Got any games-specific resolutions that you'd care to share? Here are a few suggested to us by friends and family over the last few weeks as we canvassed for suggestions on this topic:
- Buy used. Few games get so badly beaten up that they won't play, and those that do can be returned for the same product. Why pay full price?
- Play your old games. Admit it. You've got a ton of great games sitting on your shelf that you still haven't beat. Think of all the little Kazakhstani kids who never get to play video games. You'll finish your games before you get up from that sofa, young man, or you won't get another game to play.

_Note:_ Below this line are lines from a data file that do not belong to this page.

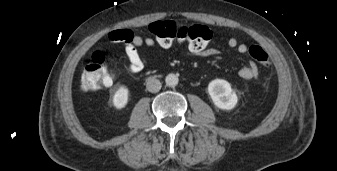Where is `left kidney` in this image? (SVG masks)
I'll return each instance as SVG.
<instances>
[{
    "mask_svg": "<svg viewBox=\"0 0 337 171\" xmlns=\"http://www.w3.org/2000/svg\"><path fill=\"white\" fill-rule=\"evenodd\" d=\"M208 93L215 106L223 110L233 109L238 102L230 83L223 79L212 80L208 85Z\"/></svg>",
    "mask_w": 337,
    "mask_h": 171,
    "instance_id": "obj_1",
    "label": "left kidney"
}]
</instances>
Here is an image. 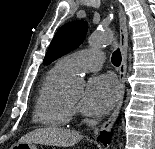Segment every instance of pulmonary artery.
Here are the masks:
<instances>
[{
  "label": "pulmonary artery",
  "mask_w": 155,
  "mask_h": 149,
  "mask_svg": "<svg viewBox=\"0 0 155 149\" xmlns=\"http://www.w3.org/2000/svg\"><path fill=\"white\" fill-rule=\"evenodd\" d=\"M104 54L99 50L86 49L61 58L57 65L68 75L98 70L104 63Z\"/></svg>",
  "instance_id": "e3ab8cb5"
}]
</instances>
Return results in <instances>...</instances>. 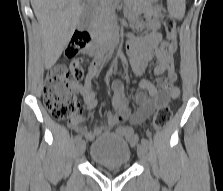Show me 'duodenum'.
Instances as JSON below:
<instances>
[{"mask_svg":"<svg viewBox=\"0 0 223 191\" xmlns=\"http://www.w3.org/2000/svg\"><path fill=\"white\" fill-rule=\"evenodd\" d=\"M118 44L119 40L118 37L115 35L102 37L98 43L97 55L99 56L108 55L114 50V48L118 46Z\"/></svg>","mask_w":223,"mask_h":191,"instance_id":"1","label":"duodenum"}]
</instances>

- Check the reviews. No matter what we say on this point, Sports Roster Update '08 will still sell millions of copies, but we all know that smart consumers do try to take into consideration that mass of criticism available on just about every game released. If you care about games, you'll starve bad developers and bad publishers so that innovative, creative games will find some breathing space on store shelves.
- Widen your horizons. Don't be provincial: if you're a diehard fanboy of console Z, try one of the other guys with an open mind. If you're a diehard video gamer, try a paper-based game or a board game. Reconnecting with classics like chess and backgammon can teach us to be better critics of game balance.
- Defend your hobby. There's no shortage of opportunistic politicians who attack gaming because it'll win them voter brownie points. Authority figures love to demonize our favorite hobby -- don't let them.
- Avoid HD-formats, but embrace HD. The Blu-ray vs. HD-DVD debacle won't be sorted out in 2007, but high-def content is here to stay. Once you go HD, it's tough to go back.